Adventures in vegetarian cooking

Filed under: Cooking,Personal — cec @ 6:56 pm

K and I don’t eat much meat – no red meat, no poultry, etc.  Theoretically, we still eat fish, but since I won’t cook it…

This weekend, we experimented with a couple of new recipes that, in hindsight, were even vegan:

  • Vegetarian Mac and Cheese.  Like a lot of people (I suppose), I love macaroni and cheese.  Not the Kraft, out of the box, kind, but one made with onion, garlic, mustard powder in a homemade cheese sauce.  Unfortunately, K (okay, me too) isn’t supposed to eat that much high-fat cheese.  I’ve been making it with low-fat cheese, but well, that’s a little lame.  Last week, a guy at my office gave me a recipe that eliminated the cheese sauce and turned out to be (possibly) tastier than the original.  Start by sautéing an onion in a little olive oil.  Add a drained, rinsed can of cannellini (other beans work, but cannellini are wonderfully creamy), 1.75 cups of water (or vege broth), 1 tbsp of miso paste (I used soy sauce), a little dry mustard and a half cup of raw cashews.  Puree, then add a package of cooked spinach and use as the cheese sauce.  It’s wonderful.
  • We also made seitan which, as near as I can figure, is pronounced satan.  It’s wheat meat – wheat gluten (which means it’s also pronounced “death to etselec and hlf”) and water (or broth) which is cooked and then used as if it was regular meat.  We made ours with water, soy sauce and some Italian seasonings.  Once it was cooked, we sliced it up, braised it and served it with a wine/mushroom sauce.  It was great and a *lot* easier than I thought it would be.

November 27, 2007

Making vegetarian food tastier; or

Filed under: Cooking — cec @ 11:05 pm

Cooking with the world’s most dangerous* additive; or

How I stopped worrying and learned to love MSG.

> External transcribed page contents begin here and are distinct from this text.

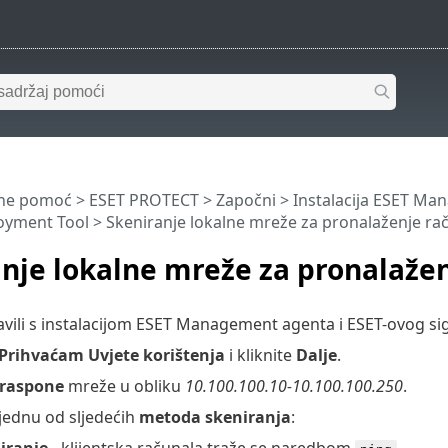
ine pomoć
>
ESET PROTECT
>
Započni
>
Instalacija ESET M
oyment Tool
> Skeniranje lokalne mreže za pronalaženje ra
nje lokalne mreže za pronalaže
avili s instalacijom ESET Management agenta i ESET-ovog 
Prihvaćam Uvjete korištenja
i kliknite
Dalje
.
 raspone
mreže u obliku
10.100.100.10-10.100.100.250
.
jednu od sljedećih
metoda skeniranja
:
iranje
- klijentska računala traže se naredbom
.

A few weeks ago, I heard Robert Krulwich on NPR talking about umami – the fifth taste. If you didn’t hear it, go to the link above. As always, Krulwich makes the story very engaging. He describes how the Greek philosopher Democritus hypothesized the existence of four tastes: sweet, sour, bitter and salty. Everything you eat is made up of a combination of those four tastes (plus the 10,000 various smells your nose can sense).

He goes on to discuss the previously hypothesized, but recently confirmed, discovery of a fifth taste – umami. The taste of l-glutamate. The 200 year old discovery was finally confirmed with the identification of two different types of glutamate receptors on the tongue. Glutamate is common in meat and other protein-heavy foods, like certain cheeses.  I suspect that the glutamate receptors evolved for the same reason as our ability to detect the other tastes: to help us decide what we should and shouldn’t eat.  Sugar indicates a carbohydrate rich food, salt – salt (duh), sour – probably vitamin C, bitter – maybe something poisonous to avoid, and umami to detect protein rich foods.

That got me to thinking.  With the exception of certain foods, e.g., cheeses, vegetarian cooking doesn’t have much umami in it.  It may have plenty of protein, but the dishes often aren’t satisfying.  Perhaps the lack of umami means that the actual protein in the food doesn’t register on the tongue and so, over time, you feel as if you were lacking for the protein itself.

Some of my favorite vegetarian dishes have lots of cheese, particularly parmesan (e.g., hamburger bocca burger pie and barley with mushrooms).  Of course, I can’t add parmesan or soy sauce to everything.  So as an experiment, I bought some ‘Accent’ which is just a container of MSG.  It’s not something I would add to all dishes, but I’ve been experimenting with adding it to dishes that are supposed to be savory: split pea soup that doesn’t have ham, store bought stuffing that should be made with beef broth, etc.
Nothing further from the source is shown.